#### Action item:
Below are the records; count how many of their lines contain the word "KINDERMERKKLEDIJ" and give that number only.

-------- Given data --------

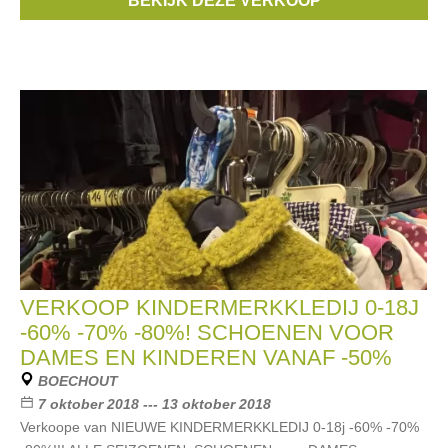
BEKIJK DEZE VERKOOP
Rondinella
, ...
VERKOOP KINDERMERKKLEDIJ 0-18J
-60% -70% -80%! SCHOENEN VOOR
DAMES EN KINDEREN VANAF -50%
BOECHOUT
7 oktober 2018 --- 13 oktober 2018
Verkoope van NIEUWE KINDERMERKKLEDIJ 0-18j -60% -70%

--------

#### Response:
2